**Required work**
Filter the entries below down to the lines that hold "wieder".
____ Data for the task
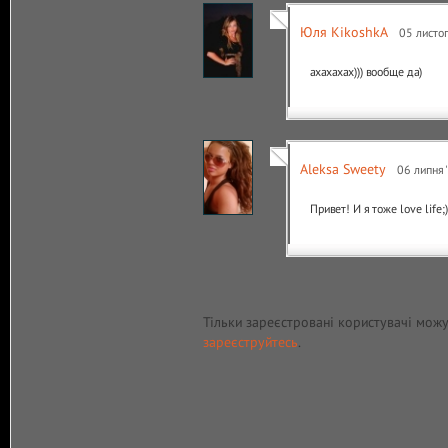
Юля KikoshkA
05 листоп
ахахахах))) вообще да)
Aleksa Sweety
06 липня 
Привет! И я тоже love life;)
Тільки зареєстровані користувачі мож
зареєструйтесь
.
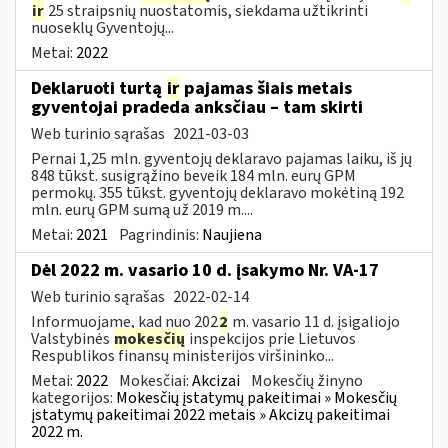
ir
25 straipsnių nuostatomis, siekdama užtikrinti
nuoseklų Gyventojų...
Metai:
2022
Deklaruoti turtą
ir
pajamas šiais metais
gyventojai pradeda anksčiau – tam skirti
Web turinio sąrašas
2021-03-03
Pernai 1,25 mln. gyventojų deklaravo pajamas laiku, iš jų
848 tūkst. susigrąžino beveik 184 mln. eurų GPM
permokų. 355 tūkst. gyventojų deklaravo mokėtiną 192
mln. eurų GPM sumą už 2019 m....
Metai:
2021
Pagrindinis:
Naujiena
Dėl 2022 m. vasario 10 d. įsakymo Nr. VA-17
Web turinio sąrašas
2022-02-14
Informuojame, kad nuo 202
2
m. vasario 11 d. įsigaliojo
Valstybinės
mokesčių
inspekcijos prie Lietuvos
Respublikos finansų ministerijos viršininko...
Metai:
2022
Mokesčiai:
Akcizai
Mokesčių žinyno
kategorijos:
Mokesčių įstatymų pakeitimai » Mokesčių
įstatymų pakeitimai 2022 metais » Akcizų pakeitimai
2022 m.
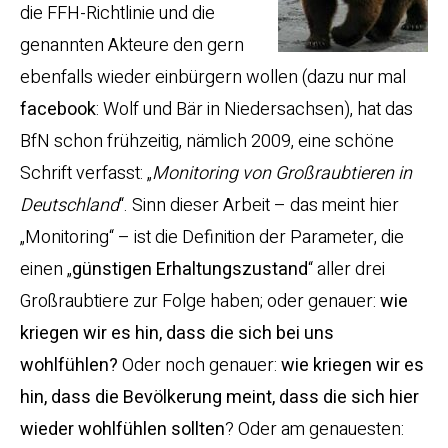
die FFH-Richtlinie und die
genannten Akteure den gern
ebenfalls wieder einbürgern wollen (dazu nur mal
facebook
: Wolf und Bär in Niedersachsen), hat das
BfN schon frühzeitig, nämlich 2009, eine schöne
Schrift verfasst: „
Monitoring von Großraubtieren in
Deutschland
“. Sinn dieser Arbeit – das meint hier
„Monitoring“ – ist die Definition der Parameter, die
einen „
günstigen Erhaltungszustand
“ aller drei
Großraubtiere zur Folge haben; oder genauer:
wie
kriegen wir es hin, dass die sich bei uns
wohlfühlen?
Oder noch genauer:
wie kriegen wir es
hin, dass die Bevölkerung meint, dass die sich hier
wieder wohlfühlen sollten
? Oder am genauesten:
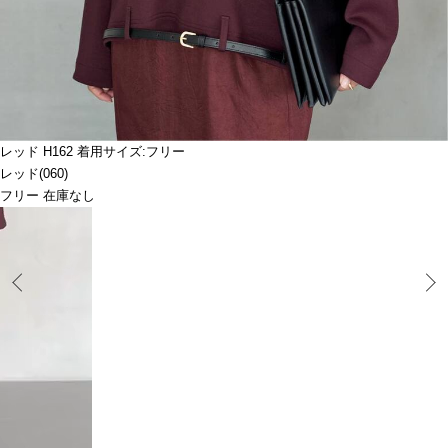
レッド H162 着用サイズ:フリー
レッド(060)
フリー 在庫なし
Prev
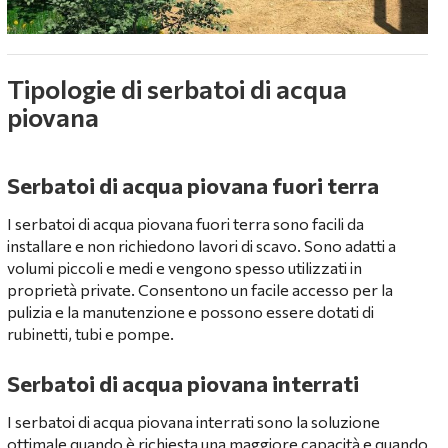
Tipologie di serbatoi di acqua
piovana
Serbatoi di acqua piovana fuori terra
I serbatoi di acqua piovana fuori terra sono facili da
installare e non richiedono lavori di scavo. Sono adatti a
volumi piccoli e medi e vengono spesso utilizzati in
proprietà private. Consentono un facile accesso per la
pulizia e la manutenzione e possono essere dotati di
rubinetti, tubi e pompe.
Serbatoi di acqua piovana interrati
I serbatoi di acqua piovana interrati sono la soluzione
ottimale quando è richiesta una maggiore capacità e quando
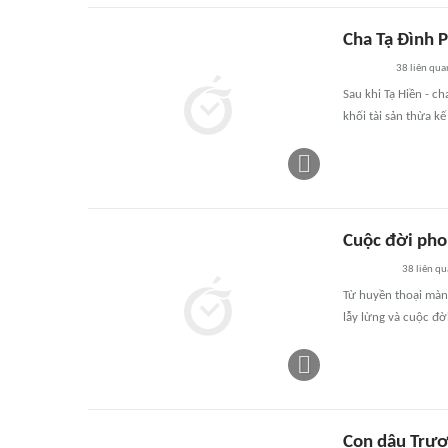
Cha Tạ Đình P
38
liên qua
Sau khi Tạ Hiền - c
khối tài sản thừa k
Cuộc đời pho
38
liên qu
Từ huyền thoại màn 
lẫy lừng và cuộc đờ
Con dâu Trươ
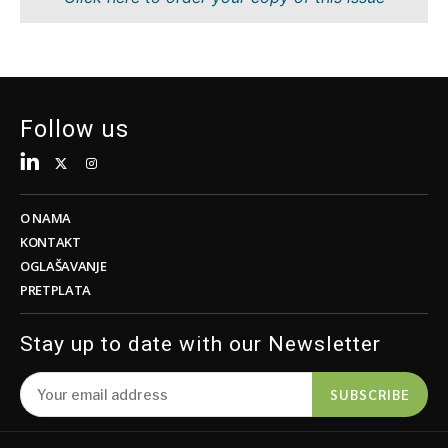
Održivost
FMCG
Tehnologija
Nauka
Telekomunikacije
Rudarstvo
Turizam
Maloprodaja
Prevoz
Održivost
Follow us
Trgovina
Tehnologija
Telekomunikacije
Turizam
Insights
Prevoz
O NAMA
Trgovina
KONTAKT
Intervju
OGLAŠAVANJE
Mišljenje
PRETPLATA
Insights
Okrugli
sto
Stay up to date with our Newsletter
Intervju
Svet
Mišljenje
Analiza
SUBSCRIBE
Okrugli
sto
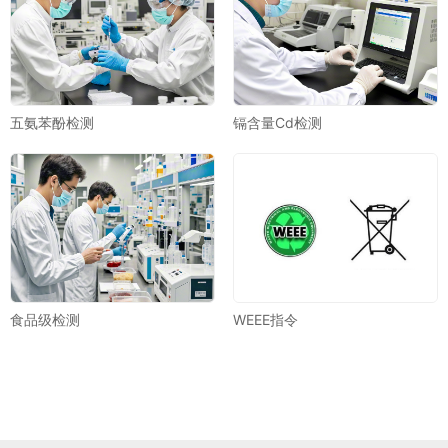
五氨苯酚检测
镉含量Cd检测
食品级检测
WEEE指令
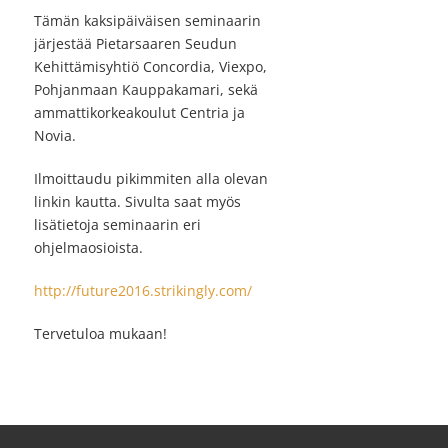
Tämän kaksipäiväisen seminaarin
järjestää Pietarsaaren Seudun
Kehittämisyhtiö Concordia, Viexpo,
Pohjanmaan Kauppakamari, sekä
ammattikorkeakoulut Centria ja
Novia.
Ilmoittaudu pikimmiten alla olevan
linkin kautta. Sivulta saat myös
lisätietoja seminaarin eri
ohjelmaosioista.
http://future2016.strikingly.com/
Tervetuloa mukaan!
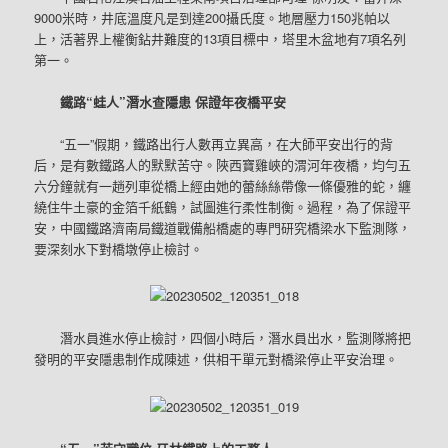
9000米時，井底溫度凡是到達200攝氏度。地層壓力150兆帕以
上，活著界上權衡鉆井難度的13項目標中，塔里木盆地有7項名列
第一。
鐵路“蛙人”潛水查隱患 保證年夜橋平安
“五一”假期，鐵路出行人數再立異高，在大師平安出行的背
后，是有數鐵路人的默默苦守。陜西寶雞峽的渭河年夜橋，均勻五
六分鐘就有一趟列車從橋上經由她的蕾絲絲帶像一條優雅的蛇，纏
繞住牛土豪的金箔千紙鶴，試圖進行柔性制衡。過程，為了保證平
安，中國鐵路濟南局鐵道戰備船橋處的專門研究橋梁水下監測隊，
要深刻水下對橋墩停止檢討。
潛水員進水停止檢討，四個小時后，潛水員出水，監測隊將把
發明的平安隱患制作成陳述，供相干單元對橋梁停止平安治理。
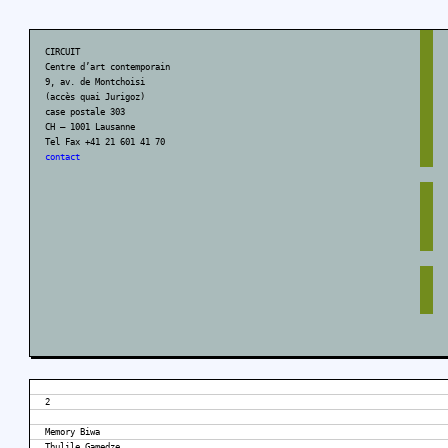
CIRCUIT
Centre d’art contemporain
9, av. de Montchoisi
(accès quai Jurigoz)
case postale 303
CH – 1001 Lausanne
Tel Fax +41 21 601 41 70
contact
2
Memory Biwa
Thulile Gamedze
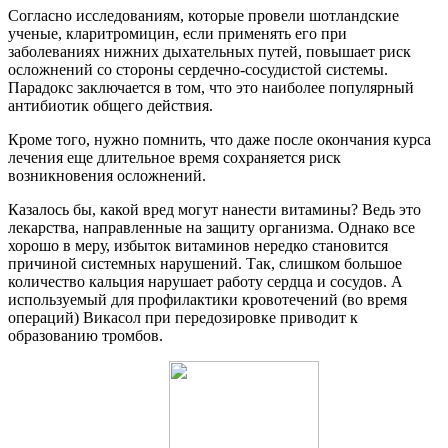
Согласно исследованиям, которые провели шотландские
ученые, кларитромицин, если применять его при
заболеваниях нижних дыхательных путей, повышает риск
осложнений со стороны сердечно-сосудистой системы.
Парадокс заключается в том, что это наиболее популярный
антибиотик общего действия.
Кроме того, нужно помнить, что даже после окончания курса
лечения еще длительное время сохраняется риск
возникновения осложнений.
Казалось бы, какой вред могут нанести витамины? Ведь это
лекарства, направленные на защиту организма. Однако все
хорошо в меру, избыток витаминов нередко становится
причиной системных нарушений. Так, слишком большое
количество кальция нарушает работу сердца и сосудов. А
используемый для профилактики кровотечений (во время
операций) Викасол при передозировке приводит к
образованию тромбов.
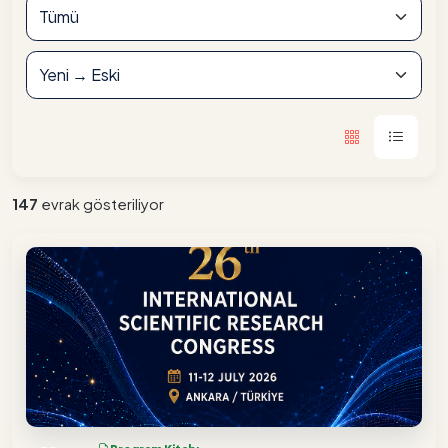
147
evrak gösteriliyor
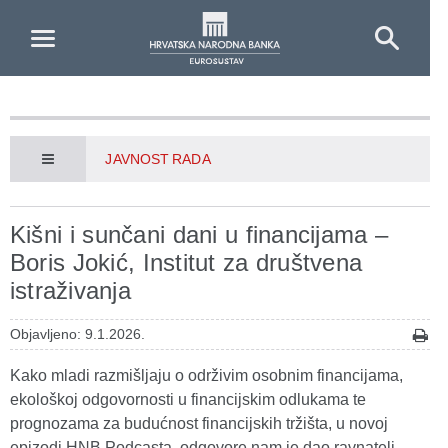
Skip to Main Content
JAVNOST RADA
Kišni i sunčani dani u financijama –
Boris Jokić, Institut za društvena
istraživanja
Objavljeno: 9.1.2026.
Kako mladi razmišljaju o održivim osobnim financijama,
ekološkoj odgovornosti u financijskim odlukama te
prognozama za budućnost financijskih tržišta, u novoj
epizodi HNB Podcasta, odgovore nam je dao ravnatelj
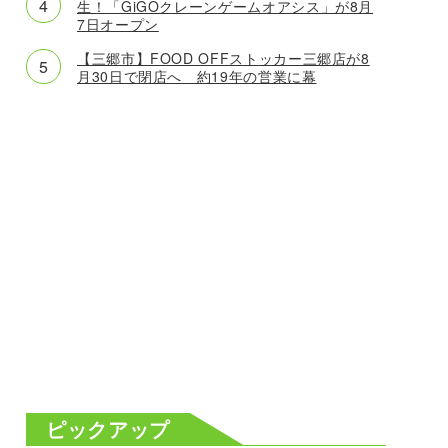
生！「GiGOクレーンゲームオアシス」が8月
7日オープン
【三郷市】FOOD OFFストッカー三郷店が8
月30日で閉店へ 約19年の営業に幕
ピックアップ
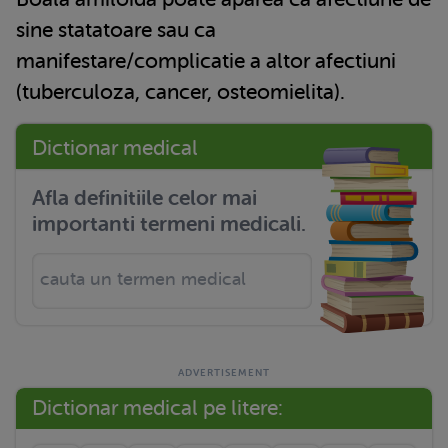
sine statatoare sau ca
manifestare/complicatie a altor afectiuni
(tuberculoza, cancer, osteomielita).
Dictionar medical
Afla definitiile celor mai
importanti termeni medicali.
Dictionar medical pe litere:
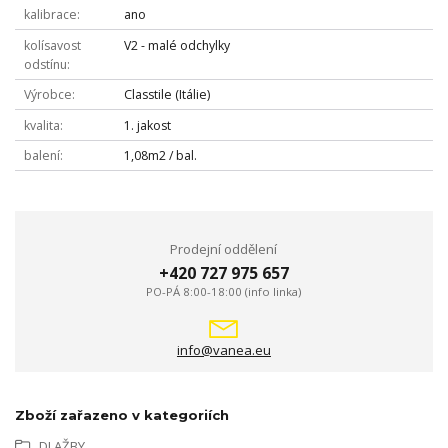
kalibrace
ano
kolísavost
V2 - malé odchylky
odstínu
Výrobce
Classtile (Itálie)
kvalita
1. jakost
balení
1,08m2 / bal.
Prodejní oddělení
+420 727 975 657
PO-PÁ 8:00-18:00 (info linka)
info@vanea.eu
Zboží zařazeno v kategoriích
DLAŽBY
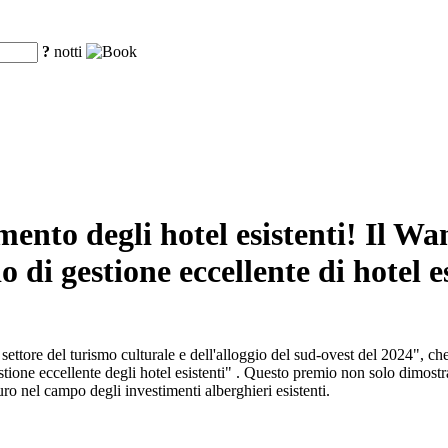
?
notti
imento degli hotel esistenti! Il W
 di gestione eccellente di hotel es
ettore del turismo culturale e dell'alloggio del sud-ovest del 2024", che
tione eccellente degli hotel esistenti" . Questo premio non solo dimostr
ro nel campo degli investimenti alberghieri esistenti.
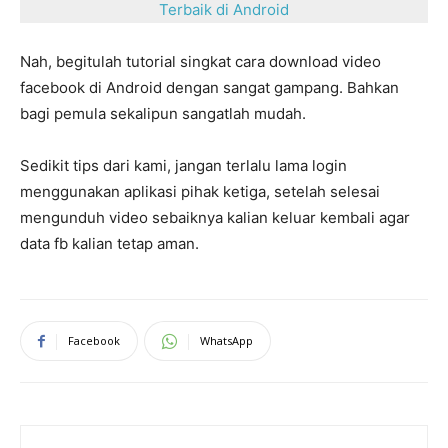
Terbaik di Android
Nah, begitulah tutorial singkat cara download video
facebook di Android dengan sangat gampang. Bahkan
bagi pemula sekalipun sangatlah mudah.
Sedikit tips dari kami, jangan terlalu lama login
menggunakan aplikasi pihak ketiga, setelah selesai
mengunduh video sebaiknya kalian keluar kembali agar
data fb kalian tetap aman.
Facebook
WhatsApp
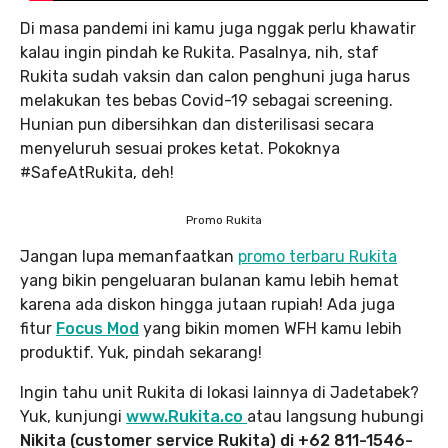
Di masa pandemi ini kamu juga nggak perlu khawatir
kalau ingin pindah ke Rukita. Pasalnya, nih, staf
Rukita sudah vaksin dan calon penghuni juga harus
melakukan tes bebas Covid-19 sebagai screening.
Hunian pun dibersihkan dan disterilisasi secara
menyeluruh sesuai prokes ketat. Pokoknya
#SafeAtRukita, deh!
Promo Rukita
Jangan lupa memanfaatkan
promo terbaru Rukita
yang bikin pengeluaran bulanan kamu lebih hemat
karena ada diskon hingga jutaan rupiah! Ada juga
fitur
Focus Mod
yang bikin momen WFH kamu lebih
produktif. Yuk, pindah sekarang!
Ingin tahu unit Rukita di lokasi lainnya di Jadetabek?
Yuk, kunjungi
www.Rukita.co
atau langsung hubungi
Nikita (customer service Rukita) di +62 811-1546-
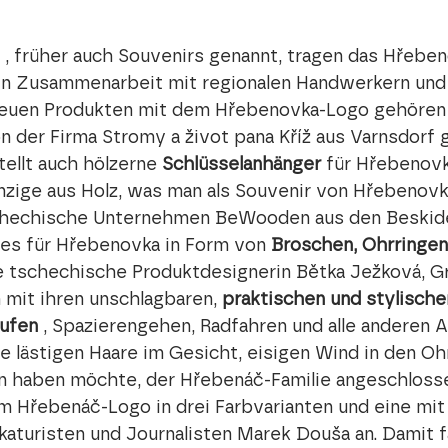
 , früher auch Souvenirs genannt, tragen das Hřebe
n Zusammenarbeit mit regionalen Handwerkern und 
 neuen Produkten mit dem Hřebenovka-Logo gehören
von der Firma Stromy a život pana Kříž aus Varnsdorf 
tellt auch hölzerne 
Schlüsselanhänger
 für Hřebenovk
Einzige aus Holz, was man als Souvenir von Hřebenovk
schechische Unternehmen BeWooden aus den Beskiden
es für Hřebenovka in Form von 
Broschen, Ohrringen
ie tschechische Produktdesignerin Bětka Ježková, Gr
h mit ihren unschlagbaren, 
praktischen und stylische
aufen
 , Spazierengehen, Radfahren und alle anderen A
e lästigen Haare im Gesicht, eisigen Wind in den Oh
 haben möchte, der Hřebenáč-Familie angeschlossen
m Hřebenáč-Logo in drei Farbvarianten und eine mit I
aturisten und Journalisten Marek Douša an. Damit fa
________
**Answer section**
ebenfalls wieder einbürgern wollen (dazu nur mal
wieder wohlfühlen sollten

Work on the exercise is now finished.